Exercise —
Repeat exactly, and only, the lines below starting at the line that contains "Filmes - Baixar filme torrent Dublado" and ending at the line that contains "download filmes bluray 720p 1080p 4k", inclusive of both.
Record extracts: Begin
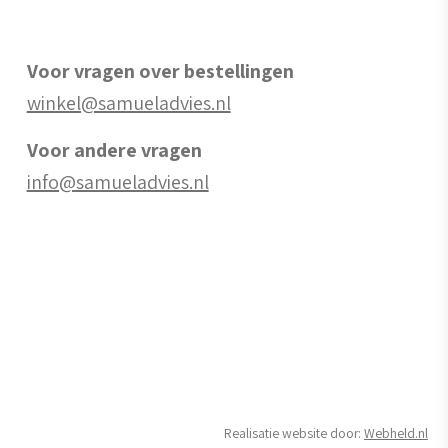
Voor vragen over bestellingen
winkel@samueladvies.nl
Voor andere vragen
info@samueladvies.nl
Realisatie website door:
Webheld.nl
Record extracts: End
Record extracts: Begin
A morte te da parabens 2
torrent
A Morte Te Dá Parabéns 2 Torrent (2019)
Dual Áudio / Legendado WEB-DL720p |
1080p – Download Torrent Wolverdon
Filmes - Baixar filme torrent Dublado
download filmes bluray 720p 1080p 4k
Record extracts: End
Result of the exercise —
Filmes - Baixar filme torrent Dublado
download filmes bluray 720p 1080p 4k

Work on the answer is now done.